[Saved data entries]

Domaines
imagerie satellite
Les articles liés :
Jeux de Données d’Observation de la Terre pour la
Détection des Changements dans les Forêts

* * *

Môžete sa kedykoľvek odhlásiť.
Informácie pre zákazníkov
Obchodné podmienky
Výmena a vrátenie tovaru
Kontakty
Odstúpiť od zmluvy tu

==

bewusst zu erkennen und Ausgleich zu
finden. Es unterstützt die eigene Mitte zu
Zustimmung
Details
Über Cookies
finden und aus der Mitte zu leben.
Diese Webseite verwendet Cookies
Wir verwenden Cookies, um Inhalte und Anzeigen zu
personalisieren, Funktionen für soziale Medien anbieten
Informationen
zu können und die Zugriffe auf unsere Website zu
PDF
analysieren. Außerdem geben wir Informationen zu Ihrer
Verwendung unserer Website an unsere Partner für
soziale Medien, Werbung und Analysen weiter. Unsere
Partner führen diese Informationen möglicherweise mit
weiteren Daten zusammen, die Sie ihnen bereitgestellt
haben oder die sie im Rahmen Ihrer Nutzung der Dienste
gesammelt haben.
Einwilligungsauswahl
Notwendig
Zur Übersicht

Task statement: Each line in the entries above, starting at the line with "bewusst zu erkennen und Ausgleich zu" and ending at the line with "Partner führen diese", is to be printed exactly, and only those lines.

Answer for this exercise:
bewusst zu erkennen und Ausgleich zu
finden. Es unterstützt die eigene Mitte zu
Zustimmung
Details
Über Cookies
finden und aus der Mitte zu leben.
Diese Webseite verwendet Cookies
Wir verwenden Cookies, um Inhalte und Anzeigen zu
personalisieren, Funktionen für soziale Medien anbieten
Informationen
zu können und die Zugriffe auf unsere Website zu
PDF
analysieren. Außerdem geben wir Informationen zu Ihrer
Verwendung unserer Website an unsere Partner für
soziale Medien, Werbung und Analysen weiter. Unsere
Partner führen diese Informationen möglicherweise mit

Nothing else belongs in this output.